Поверх куртки я надевал широкий кушак из козьей шкуры, но очищенный от шерсти; пряжку я заменил двумя ремешками, на которые затягивал кушак, а с боков пришил к нему ещё по петельке, но не для шпаги и кинжала, а для пилы и топора. Кроме того, я носил кожаный ремень через плечо с такими же застёжками, как на кушаке, но только поуже. К этому времени я приделал две сумки таким образом, чтобы они приходились под левой рукой; в одной сумке я носил порох, в другой – дробь. На спине у меня болталась корзина, на плече я нёс ружьё, а над головой держал огромный меховой зонтик, крайне безобразный, но после ружья составлявший, пожалуй, самую необходимую принадлежность моей экипировки. Но зато цветом лица я менее походил на мулата, чем можно было бы ожидать, принимая во внимание, что я жил в девяти или десяти градусах от экватора и нимало не старался уберечься от загара. Бороду я одно время отпустил в полфута, но так как у меня был большой выбор ножниц и бритв, то я обстриг её довольно коротко, оставив только то, что росло на верхней губе в форме огромных мусульманских усов, – я видел такие у турок в Сале; длины они были невероятной – ну, не такой, конечно, чтобы повесить на них шапку, но всё же настолько внушительной, что в Англии пугали бы маленьких детей.
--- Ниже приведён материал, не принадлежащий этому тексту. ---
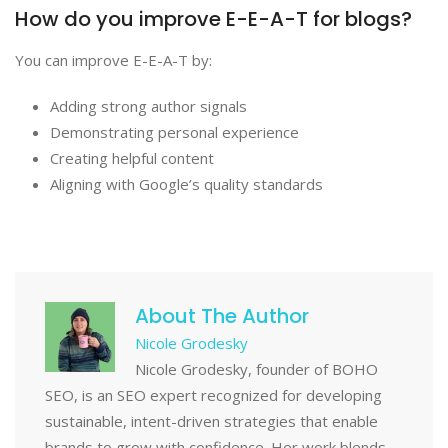
How do you improve E-E-A-T for blogs?
You can improve E-E-A-T by:
Adding strong author signals
Demonstrating personal experience
Creating helpful content
Aligning with Google’s quality standards
About The Author
Nicole Grodesky
Nicole Grodesky, founder of BOHO
SEO, is an SEO expert recognized for developing
sustainable, intent-driven strategies that enable
brands to grow with confidence. Her work blends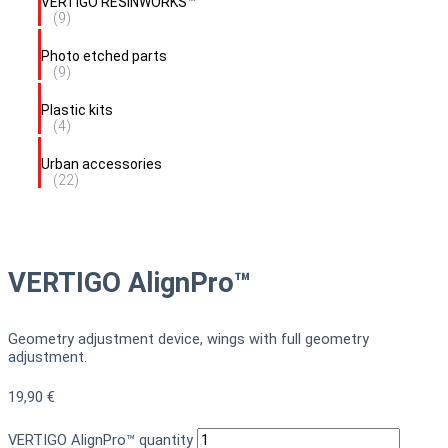
VERTIGO RESINWORKS™
(9)
Photo etched parts
(9)
Plastic kits
(4)
Urban accessories
(22)
VERTIGO AlignPro™
Geometry adjustment device, wings with full geometry
adjustment.
19,90
€
VERTIGO AlignPro™ quantity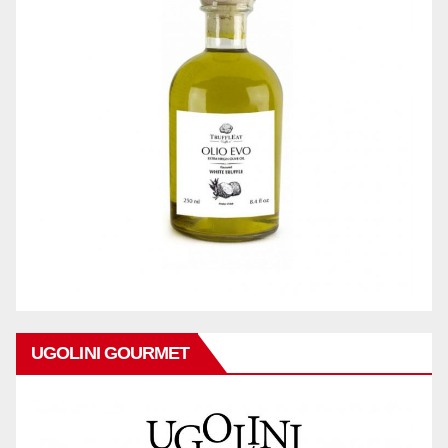
UGOLINI GOURMET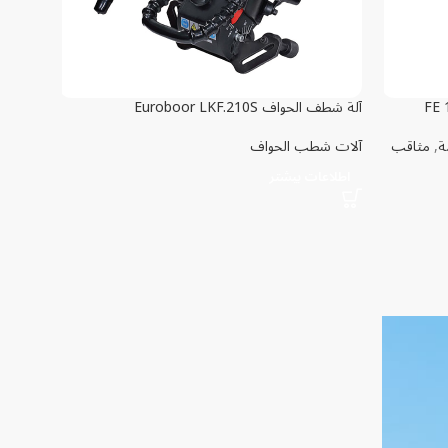
آلة شطف الحواف Euroboor LKF.210S
آلات شطب الحواف
مثاقب
,
م
اطلاعات بیشتر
В описанном наряде я отправился в новое путешествие, продолжавшееся дней пять или шесть. Сначала я пошёл вдоль берега прямо к тому месту, куда приставал с моей лодкой, чтобы взойти на горку и осмотреть местность. Так как лодки со мной теперь не было, я направился к этой горке напрямик, более короткой дорогой. Но как же я удивился, когда, взглянув на каменистую гряду, которую мне пришлось огибать на лодке, увидел совершенно спокойное, гладкое море! Ни волн, ни ряби, ни течения – ни там, ни в других местах.

Эта загадка поставила меня в тупик, и для её разрешения я решил наблюдать море в продолжение некоторого времени. Вскоре я убедился, что причиной этого течения является прилив, идущий с запада и соединяющийся с потоком вод какой-нибудь большой реки, впадающей неподалёку в море, и что, смотря по тому, дует ли ветер с запада или с севера, это течение то приближается к берегу, то удаляется от него. В самом деле, подождав до вечера, я снова поднялся на горку и ясно различил то же морское течение; только теперь оно проходило милях в полутора, а не у самого берега, как в тот раз, когда моя лодка попала в его струю и её унесло в море; значит, такая опасность угрожала бы ей не всегда.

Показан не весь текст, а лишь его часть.